When life emerged, it did so very quickly. Fossils suggest microbes were present 3.7 billion years ago, just a few hundred million years after the 4.5 billion year old planet cooled enough to support biochemistry, and many researchers believe that the hereditary material of these early organisms was RNA. Although not as complex as DNA, RNA would still be difficult to forge into the long strands needed to transmit genetic information, raising the question of how it could have formed spontaneously.
Now researchers may have an answer. In lab experiments, they show how rocks called basalt glasses help individual RNA letters, known as nucleoside triphosphates, bind together into strands up to 200 letters long. Glasses would have been abundant in the fire and brimstone of the early Earth; they are created when lava is quenched in air or water or when molten rock created during asteroid strikes cools rapidly.
The result has divided top researchers on the origin of life. “It seems like a wonderful story that finally explains how nucleoside triphosphates react with each other to form strands of RNA,” says Thomas Carell, a chemist at Ludwig Maximilians University in Munich. But Jack Szostak, an RNA expert at Harvard University, says he won’t believe the result until the research team better characterizes the RNA strands.
Origin of life researchers are fond of a primordial “RNA world” because the molecule can perform two distinct processes vital to life. Like DNA, it is made up of four chemical letters that can carry genetic information. And like proteins, RNA can also catalyze the chemical reactions necessary for life.
But RNA also brings headaches. No one has found a set of plausible prebiotic conditions that would cause hundreds of letters of RNA – each of them complex molecules – to bind together into strands long enough to support the complex chemistry needed to kick-start evolution.
Stephen Mojzsis, a geologist at the University of Colorado at Boulder, wondered if basalt glasses played a role. They are rich in metals like magnesium and iron which promote many chemical reactions. And, he says, “basalt glass was everywhere on Earth back then.”

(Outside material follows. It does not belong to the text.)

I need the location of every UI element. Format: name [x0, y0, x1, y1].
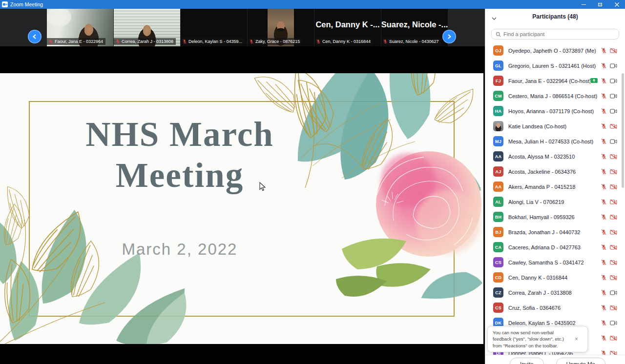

He sent samples of five different basalt glasses to the Foundation for Applied Molecular Evolution. There, Elisa Biondi, a molecular biologist, and her colleagues ground each sample into a fine powder, sterilized it, and mixed it with a solution of nucleoside triphosphates. Without the presence of glass powder, the RNA letters failed to bind. But when mixed with the glass powders, the molecules come together in long strands, a few hundred letters long, researchers report this week in Astrobiology. No heat or light was needed. “All we had to do was wait,” says Biondi. Small strands of RNA formed after just one day, but the strands continued to grow for months. “The beauty of this model is its simplicity,” says Jan Špaček, a molecular biologist at Firebird Biomolecular Sciences. “Mix the ingredients, wait a few days and detect the RNA.”

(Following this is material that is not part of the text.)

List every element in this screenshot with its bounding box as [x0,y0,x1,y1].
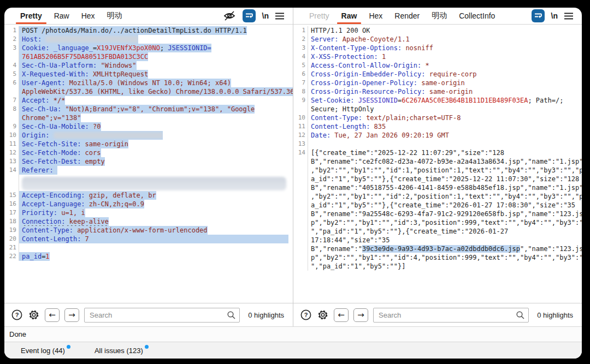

However, the results raise many questions. One is how the nucleoside triphosphates could have appeared in the first place. Biondi’s colleague, Steven Benner, says recent research shows how the same basalt glasses could have promoted the formation and stabilization of individual RNA letters.
A bigger problem, Szostak says, is the shape of the long strands of RNA. In modern cells, enzymes ensure the growth of most RNAs in long linear chains. But RNA letters can also link in complex branching patterns. Szostak wants researchers to report the type of RNA created by basalt glasses. “I find it very frustrating that the authors made an interesting initial discovery, but then decided to follow the hype rather than the science,” says Szostak.
Biondi admits his team’s experiment almost certainly produces a small amount of RNA branching. However, she notes that some branched RNAs exist in organisms today and that related structures may have been present at the dawn of life. She also says that other tests performed by the group confirm the presence of long strands with connections that most likely mean they are linear. “It’s a healthy debate,” says Dieter Braun, an origin-of-life chemist at Ludwig Maximilian. “That will trigger the next set of experiments.”